A história não volta atrás, mas pode-se evitar que o imóvel previsto para o Largo do Rato venha, em democracia, completar a obra de ocultação de uma época há muito terminada.

No seu artigo de 31 de Agosto, a jornalista Bárbara Reis começa por questionar as expressões pejorativas utilizadas para qualificar o projecto para o Largo do Rato, contestando os argumentos de origem estética e arquitectónica apresentados para o denegrir.
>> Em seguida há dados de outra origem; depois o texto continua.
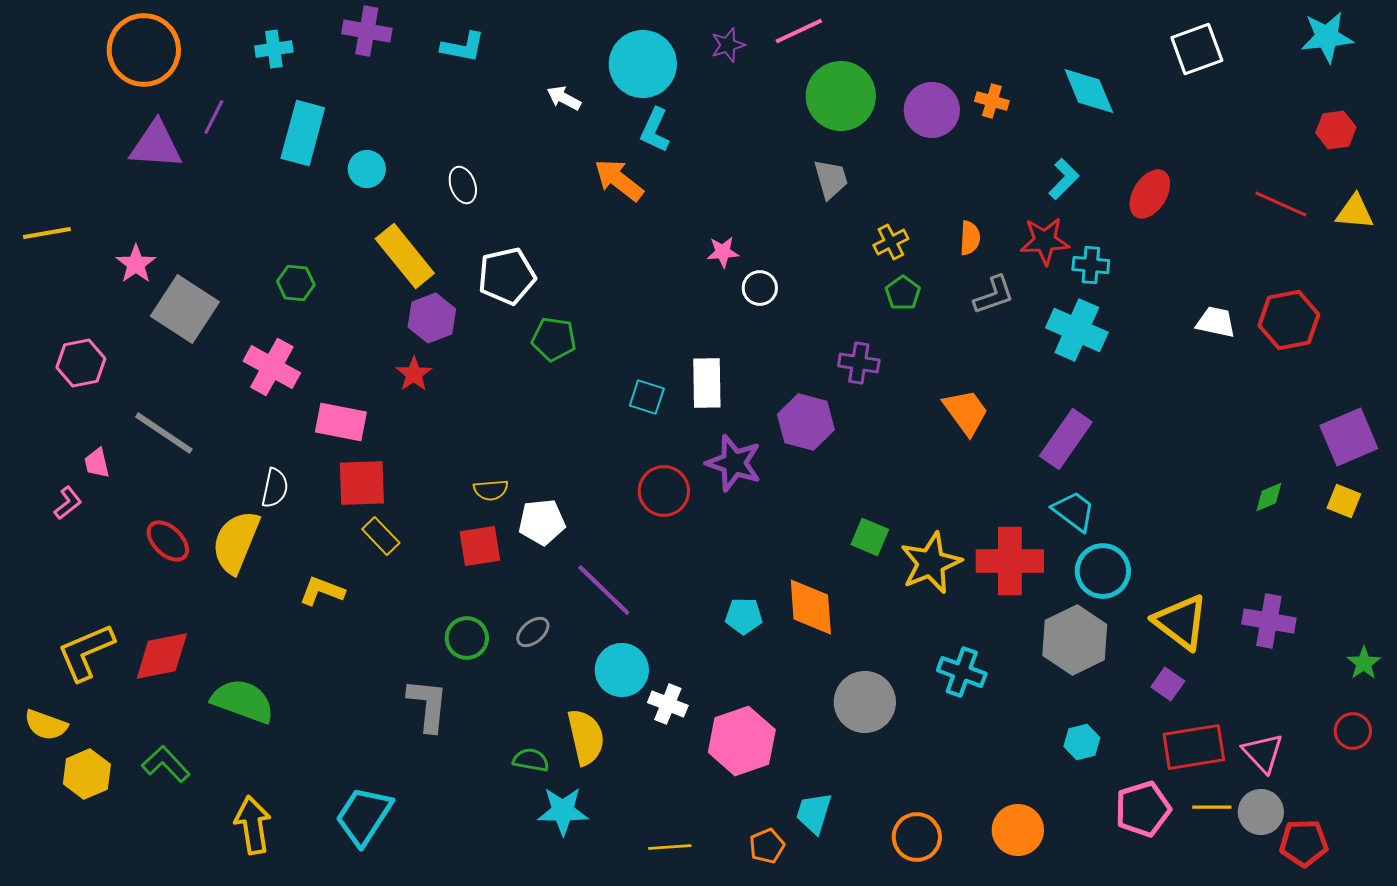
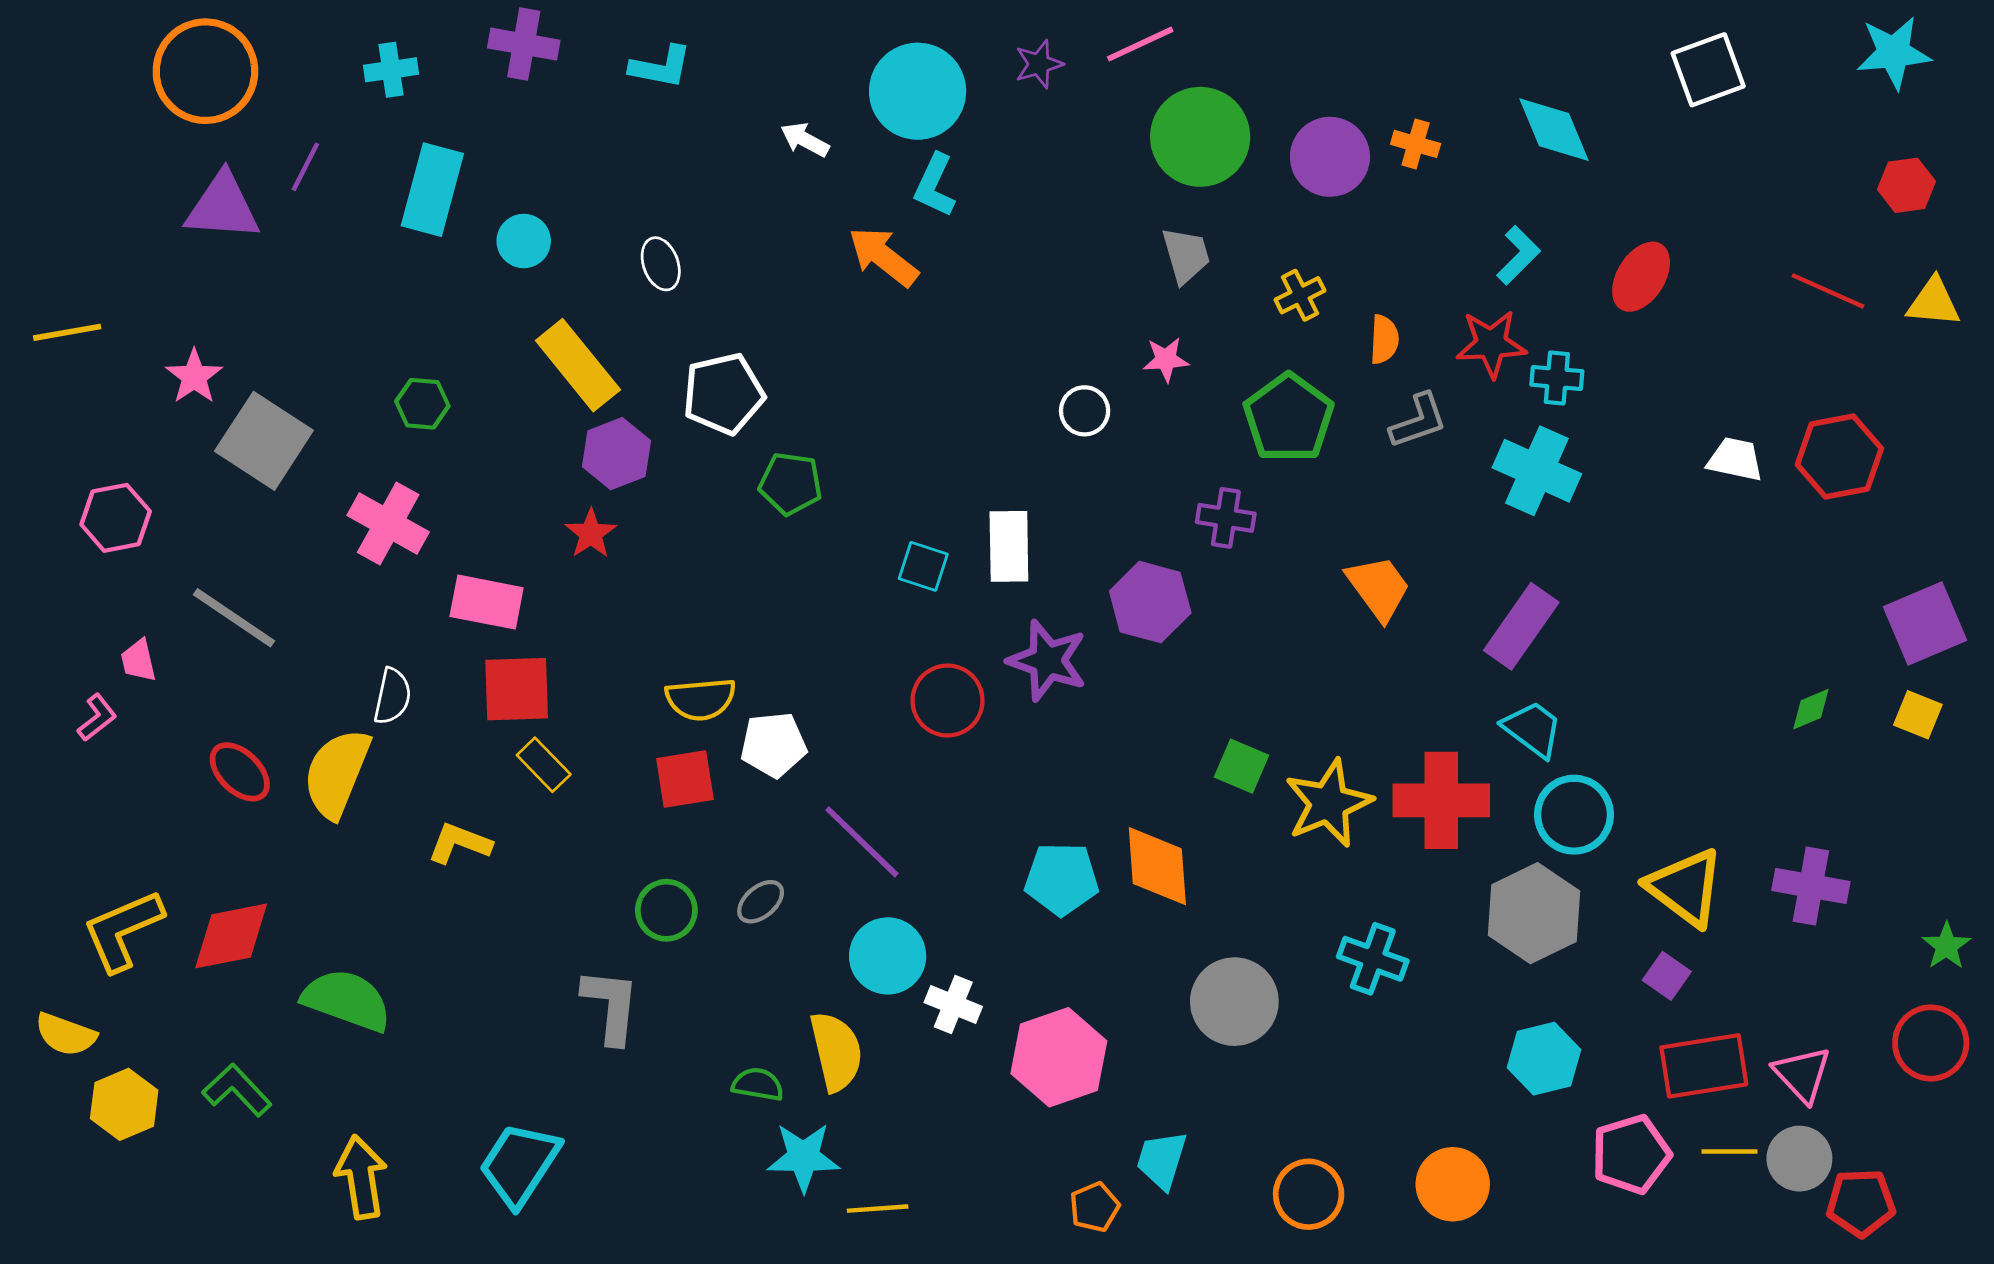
yellow cross: (891, 242) -> (1300, 295), moved
pink star: (723, 252) -> (1166, 359), moved
green pentagon: (903, 293) -> (1289, 418), size x1.8
yellow semicircle: (491, 490) -> (701, 699), size x1.4
cyan pentagon: (744, 616) -> (1062, 879), size x1.4
red circle: (1353, 731) -> (1931, 1043), size x1.4
cyan hexagon: (1082, 742) -> (1544, 1059), size x1.4
yellow line: (670, 847) -> (878, 1209), moved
Nesse ponto concordo com ela, porque sei bem que quando se quer deitar abaixo uma obra é frequente falsificar as características da mesma, exagerando a sua dimensão, os materiais e outras.

Também não sou jurista e não sei se o projecto viola ou não os princípios constitucionais da “igualdade e da liberdade religiosa” que terá invocado o Ministério Público para embargar a obra.
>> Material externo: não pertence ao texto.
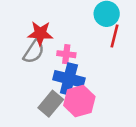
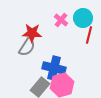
pink cross: (66, 54) -> (61, 20), moved, turned 32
O que sei é que o Ministério Público tem razão em dizer que o edifício do Rato “acentuará de modo especialmente gravoso o enclausuramento da sinagoga, escondendo-a e afastando-a ainda mais da cidade e dos cidadãos” e que é falso afirmar como a autora o faz que de qualquer modo a comunidade judaica “nunca mostrou o mínimo interesse em abrir-se à cidade”.

Bárbara Reis sabe certamente que a construção da sinagoga de Lisboa, inaugurada numa época em que ainda vigorava a Constituição de 1826, teve de se conformar com a obrigação expressa no seu artigo 6.º: “A Religião Católica Apostólica Romana continuará a ser a Religião do Reino. Todas as outras Religiões serão permitidas aos Estrangeiros com o seu culto doméstico, ou particular, em casas para isso destinadas, sem forma alguma exterior de Templo”. Inaugurada em 1904, antes da instauração da República, segundo um projecto do arquitecto Ventura Terra, a sinagoga foi em consequência construída dentro de um quintal muralhado sem fachada para a rua. Para a Comunidade Israelita de Lisboa e respectiva sinagoga, a República ou dito de outro modo a separação Estado/Religião veio demasiado tarde…

Mas isso não impede hoje a Comunidade de procurar abrir-se à cidade: todos os dias durante o ano lectivo, escolas de todo o país fazem visitas de estudo à sinagoga; todos os dias grupos de turistas e visitantes, judeus ou não, visitam a sinagoga; os seus cursos de hebraico e história judaica estão abertos e são frequentados por judeus e não judeus, tal como as conferências, concertos ou efemérides diversas.

No entanto, tal como outros templos de outras religiões, a sinagoga não é um lugar público, é um espaço privado no qual as visitas são feitas por marcação por razões de organização e por razões de segurança. Interpretar este facto como “desinteresse em abrir-se à cidade”, é alhear-se por completo da realidade europeia e confundir dois conceitos completamente distintos: visibilidade e segurança. Quem quiser visitar uma sinagoga em França, Bélgica, Roma, ou Berlim poderá constatar que grande parte dessas sinagogas são visíveis da rua, com fachadas por vezes imponentes viradas para a calçada. A sua construção terá sido possível dessa forma, tal como a sinagoga do Porto inaugurada em 1938 ou a de Belmonte em 1996. Mas o mesmo visitante será confrontado nomeadamente nas sinagogas dos países europeus acima mencionados (e outros) com uma barreira de segurança extremamente rígida. Será necessário explicar porquê?

Em síntese, a ser construído o imóvel previsto para o Largo do Rato, a Sinagoga de Lisboa ficaria de facto penalizada duplamente: em primeiro lugar sem a reduzida visibilidade que ainda disfruta a partir do Largo, mas ficaria também privada de luz, enclausurada num espaço escondido lembrando os priores momentos dos “guetos” medievais.

A história não volta atrás, mas pode-se evitar que o imóvel previsto para o Largo do Rato venha, em democracia, completar a obra de ocultação de uma época há muito terminada.